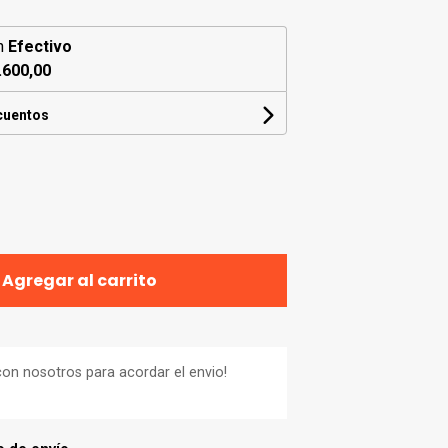
n
Efectivo
.600,00
cuentos
Agregar al carrito
on nosotros para acordar el envio!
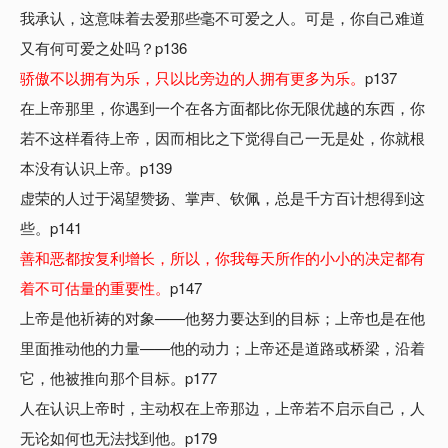
我承认，这意味着去爱那些毫不可爱之人。可是，你自己难道
又有何可爱之处吗？p136
骄傲不以拥有为乐，只以比旁边的人拥有更多为乐。
p137
在上帝那里，你遇到一个在各方面都比你无限优越的东西，你
若不这样看待上帝，因而相比之下觉得自己一无是处，你就根
本没有认识上帝。p139
虚荣的人过于渴望赞扬、掌声、钦佩，总是千方百计想得到这
些。p141
善和恶都按复利增长，所以，你我每天所作的小小的决定都有
着不可估量的重要性。
p147
上帝是他祈祷的对象——他努力要达到的目标；上帝也是在他
里面推动他的力量——他的动力；上帝还是道路或桥梁，沿着
它，他被推向那个目标。p177
人在认识上帝时，主动权在上帝那边，上帝若不启示自己，人
无论如何也无法找到他。p179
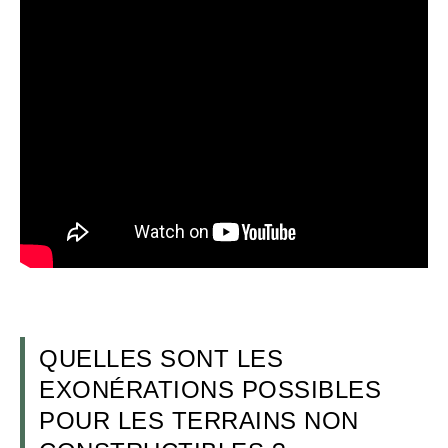
QUELLES SONT LES
EXONÉRATIONS POSSIBLES
POUR LES TERRAINS NON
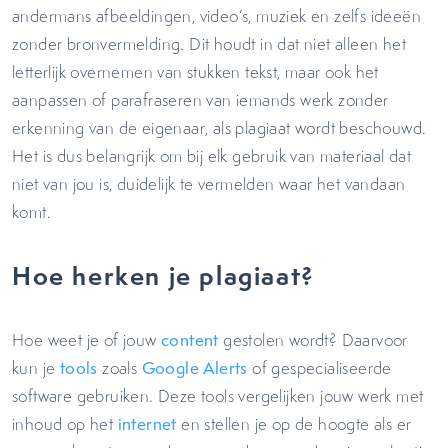
andermans afbeeldingen, video’s, muziek en zelfs ideeën
zonder bronvermelding. Dit houdt in dat niet alleen het
letterlijk overnemen van stukken tekst, maar ook het
aanpassen of parafraseren van iemands werk zonder
erkenning van de eigenaar, als plagiaat wordt beschouwd.
Het is dus belangrijk om bij elk gebruik van materiaal dat
niet van jou is, duidelijk te vermelden waar het vandaan
komt.
Hoe herken je plagiaat?
Hoe weet je of jouw
content
gestolen wordt? Daarvoor
kun je
tools
zoals
Google Alerts
of gespecialiseerde
software gebruiken. Deze tools vergelijken jouw werk met
inhoud op het
internet
en stellen je op de hoogte als er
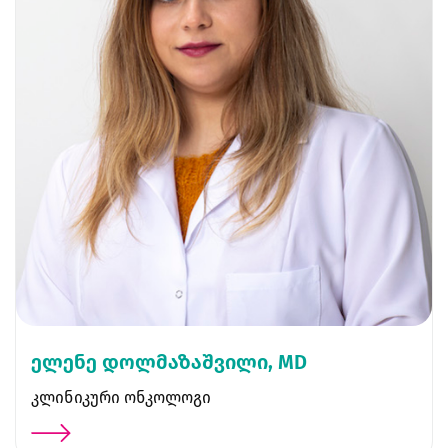
ელენე დოლმაზაშვილი, MD
კლინიკური ონკოლოგი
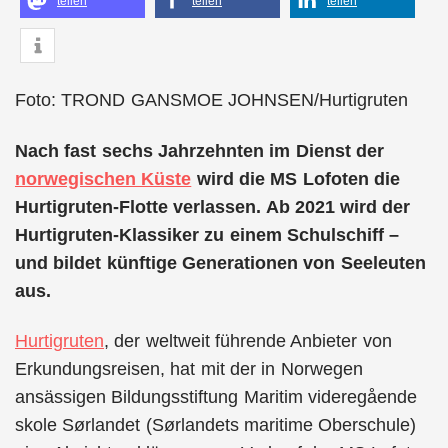
teilen
teilen
teilen
Foto: TROND GANSMOE JOHNSEN/Hurtigruten
Nach fast sechs Jahrzehnten im Dienst der
norwegischen Küste
wird die MS Lofoten die
Hurtigruten-Flotte verlassen. Ab 2021 wird der
Hurtigruten-Klassiker zu einem Schulschiff –
und bildet künftige Generationen von Seeleuten
aus.
Hurtigruten
, der weltweit führende Anbieter von
Erkundungsreisen, hat mit der in Norwegen
ansässigen Bildungsstiftung Maritim videregående
skole Sørlandet (Sørlandets maritime Oberschule)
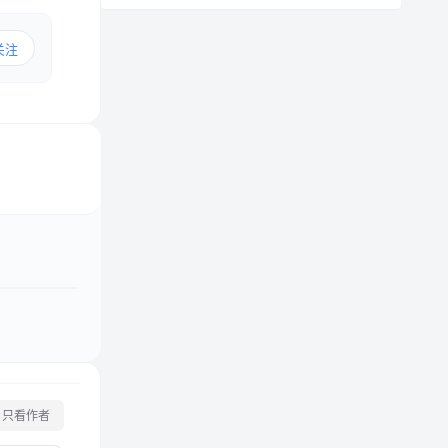
关注
只看作者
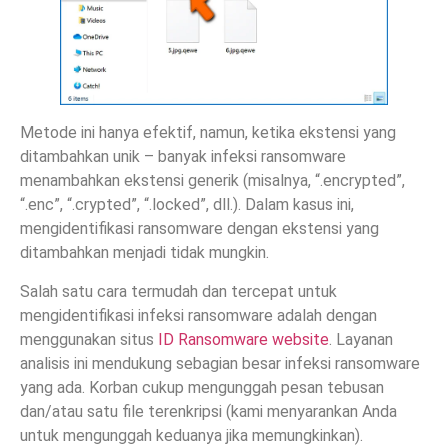
Metode ini hanya efektif, namun, ketika ekstensi yang
ditambahkan unik – banyak infeksi ransomware
menambahkan ekstensi generik (misalnya, “.encrypted”,
“.enc”, “.crypted”, “.locked”, dll.). Dalam kasus ini,
mengidentifikasi ransomware dengan ekstensi yang
ditambahkan menjadi tidak mungkin.
Salah satu cara termudah dan tercepat untuk
mengidentifikasi infeksi ransomware adalah dengan
menggunakan situs
ID Ransomware website
. Layanan
analisis ini mendukung sebagian besar infeksi ransomware
yang ada. Korban cukup mengunggah pesan tebusan
dan/atau satu file terenkripsi (kami menyarankan Anda
untuk mengunggah keduanya jika memungkinkan).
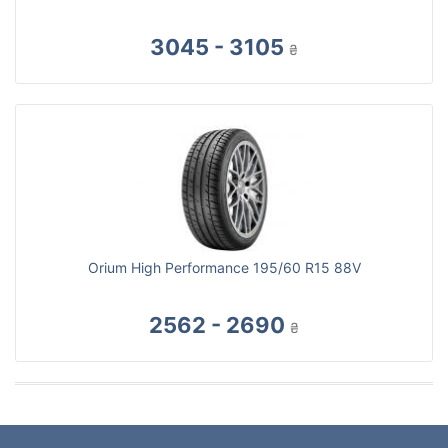
3045 - 3105
₴
Orium High Performance 195/60 R15 88V
2562 - 2690
₴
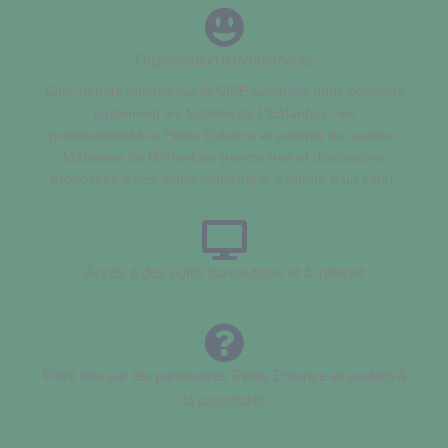
Organisation d'évènements
Ciné-débats animés par le CIPE auxquels nous convions
également les familles de L’Enfanfare, les
professionnel.le.s Petite Enfance et parents du quartier.
Matinales de l’Enfanfare (rencontres et discussions
proposées à nos aides-maternel.le.s autour d’un café).
Accès à des outils bureautique et à internet
Point info sur les partenaires Petite Enfance et soutien à
la parentalité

-- -- --

**Problem to solve:** Transcribe all of the records above character for character. Exclude the pictures.

**Answer to the exercise:**
n
Efectivo
.600,00
cuentos
Agregar al carrito
on nosotros para acordar el envio!
我承认，这意味着去爱那些毫不可爱之人。可是，你自己难道
又有何可爱之处吗？p136
骄傲不以拥有为乐，只以比旁边的人拥有更多为乐。
p137
在上帝那里，你遇到一个在各方面都比你无限优越的东西，你
若不这样看待上帝，因而相比之下觉得自己一无是处，你就根
本没有认识上帝。p139
虚荣的人过于渴望赞扬、掌声、钦佩，总是千方百计想得到这
些。p141
善和恶都按复利增长，所以，你我每天所作的小小的决定都有
着不可估量的重要性。
p147
上帝是他祈祷的对象——他努力要达到的目标；上帝也是在他
里面推动他的力量——他的动力；上帝还是道路或桥梁，沿着
它，他被推向那个目标。p177
人在认识上帝时，主动权在上帝那边，上帝若不启示自己，人
无论如何也无法找到他。p179
QUELLES SONT LES
EXONÉRATIONS POSSIBLES
POUR LES TERRAINS NON
andermans afbeeldingen, video’s, muziek en zelfs ideeën
zonder bronvermelding. Dit houdt in dat niet alleen het
letterlijk overnemen van stukken tekst, maar ook het
aanpassen of parafraseren van iemands werk zonder
erkenning van de eigenaar, als plagiaat wordt beschouwd.
Het is dus belangrijk om bij elk gebruik van materiaal dat
niet van jou is, duidelijk te vermelden waar het vandaan
komt.
Hoe herken je plagiaat?
Hoe weet je of jouw
content
gestolen wordt? Daarvoor
kun je
tools
zoals
Google Alerts
of gespecialiseerde
software gebruiken. Deze tools vergelijken jouw werk met
inhoud op het
internet
en stellen je op de hoogte als er
ელენე დოლმაზაშვილი, MD
კლინიკური ონკოლოგი
teilen
teilen
teilen
Foto: TROND GANSMOE JOHNSEN/Hurtigruten
Nach fast sechs Jahrzehnten im Dienst der
norwegischen Küste
wird die MS Lofoten die
Hurtigruten-Flotte verlassen. Ab 2021 wird der
Hurtigruten-Klassiker zu einem Schulschiff –
und bildet künftige Generationen von Seeleuten
aus.
Hurtigruten
, der weltweit führende Anbieter von
Erkundungsreisen, hat mit der in Norwegen
ansässigen Bildungsstiftung Maritim videregående
skole Sørlandet (Sørlandets maritime Oberschule)
关注
只看作者
Metode ini hanya efektif, namun, ketika ekstensi yang
ditambahkan unik – banyak infeksi ransomware
menambahkan ekstensi generik (misalnya, “.encrypted”,
“.enc”, “.crypted”, “.locked”, dll.). Dalam kasus ini,
mengidentifikasi ransomware dengan ekstensi yang
ditambahkan menjadi tidak mungkin.
Salah satu cara termudah dan tercepat untuk
mengidentifikasi infeksi ransomware adalah dengan
menggunakan situs
ID Ransomware website
. Layanan
analisis ini mendukung sebagian besar infeksi ransomware
yang ada. Korban cukup mengunggah pesan tebusan
dan/atau satu file terenkripsi (kami menyarankan Anda
untuk mengunggah keduanya jika memungkinkan).
3045 - 3105
₴
Orium High Performance 195/60 R15 88V
2562 - 2690
₴
Organisation d'évènements
Ciné-débats animés par le CIPE auxquels nous convions
également les familles de L’Enfanfare, les
professionnel.le.s Petite Enfance et parents du quartier.
Matinales de l’Enfanfare (rencontres et discussions
proposées à nos aides-maternel.le.s autour d’un café).
Accès à des outils bureautique et à internet
Point info sur les partenaires Petite Enfance et soutien à
la parentalité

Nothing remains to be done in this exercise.